Why is Popoff ideal for this book? He knows his Sabbath, inside and out. Whereas an album-by-album ordering scheme for a book can be a grinding trudge (see most of the quickie Stories Behind the Songs books), this format really suits Popoff. He has obviously spent endless hours listening to every single piece of Sabbath vinyl – and not JUST the Ozzy years, with maybe a cursory listen to Mob Rules, turned down low, while doing the dishes – and has very strong and valid takes on every song, which he makes known, in highly subjective fashion. If something’s not up to par (*cough*Technical Ecstacy*cough*), he’ll tell you. And YET he doesn’t just indiscriminately shit on any particular Sabbath era or performer (like the hapless Tony “The Cat” Martin) in a fit of pique and/or critical laziness, EVEN during some of the more dire Tony Iommi-and-a-bunch-of-dudes lineups. That takes dedication, man!
As I said, everyone involved in the musical end of Sabbath gets their moment in the sun. Popoff’s not a blind Ozzy partisan (Dio comes off just as well), but a fan of a band that’s gone through a blur of lineup changes, while still retaining and refining (the key is either heaviness or Tony Iommi, take your pick) a signature sound. Popoff invites all “sides” to the table too, conducting interviews with the Big Three (Tony Iommi, Geezer Butler, and as I’m very happy to see, Bill Ward!), as well as Sabbath crewman and chroniclers David Tangye and Graham Wright, Dio, Vinnie Appice, Glenn Hughes, Tony Martin and others. Everyone ends up sounding gracious and like total English gentlemen (even the Americans); indeed, from the interviews alone, I fully expect a fifteen-piece Sabbath supergroup to tour soon, with group hugs between every song. Older interviews make up for any gaps. I suspect Popoff’s lack of agenda made so many diverse and, let’s face it, scorned parties eager to set the record straight and talk about the music (the constant focus).
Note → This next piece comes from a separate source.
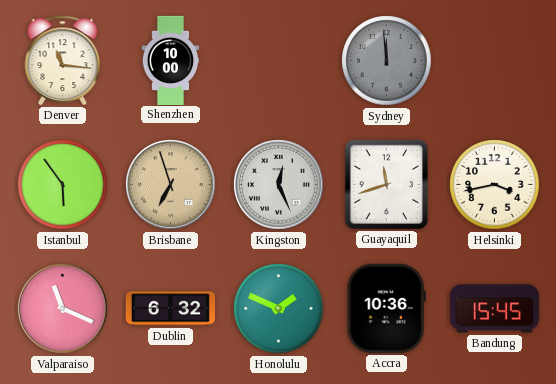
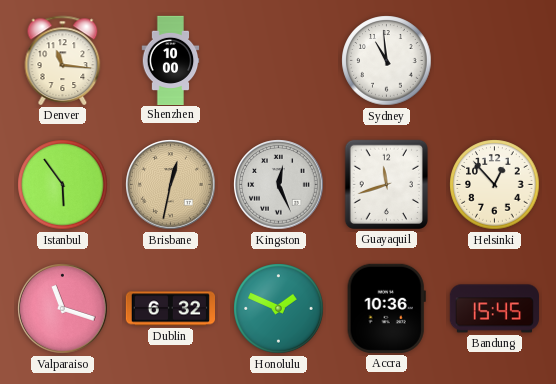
Sydney: 11:59 -> 10:59
Sydney dial: grey -> white
Brisbane: 6:57 -> 12:32
Helsinki: 3:43 -> 12:53
Valparaiso: 11:19 -> 11:18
Doom Let Loose is as much a history and a reference tool as it is an expanded buyer’s guide, helping you figure out which albums you’d like, or helping you enjoy favored albums so much more by delving into the alchemical process of creation.
I found out some things I never knew before, like why the original lineup wore crosses all the time (Ozzy’s first was actually a piece of modified kitchen piping), how Geezer Butler, at the height of Sabbath, was arguably more religious than Satanic and it influenced his lyrics immeasurably, how Sabbath 2.0 would cook for each other while recording Heaven or Hell (awwww) and all about the revolving door lineup weirdness that went on in between the excellent Dehumanizer album and the current sporadically-gigging reunited Sabbath (Dio out-Halford in/out- Ozzy back-nostalgia ensues).
The only noticeable drawback to this book is the comparative dearth of Ozzy participation, but after seeing maybe thirteen seconds of an Osbournes episode, maybe that wasn’t such a bad thing after all.